To do: Would you print the listing that follows exactly, but without its pictures?

Data:
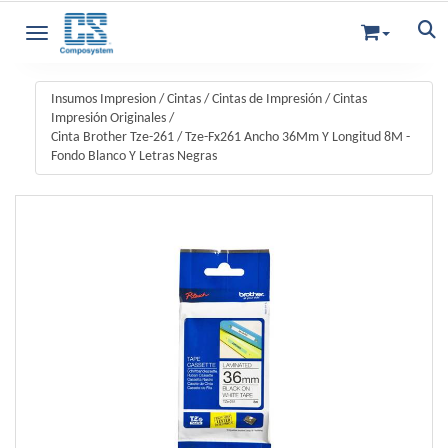
Toggle navigation
Insumos Impresion
/
Cintas
/
Cintas de Impresión
/
Cintas
Impresión Originales
/
Cinta Brother Tze-261 / Tze-Fx261 Ancho 36Mm Y Longitud 8M -
Fondo Blanco Y Letras Negras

Problem solution:
Toggle navigation
Insumos Impresion
/
Cintas
/
Cintas de Impresión
/
Cintas
Impresión Originales
/
Cinta Brother Tze-261 / Tze-Fx261 Ancho 36Mm Y Longitud 8M -
Fondo Blanco Y Letras Negras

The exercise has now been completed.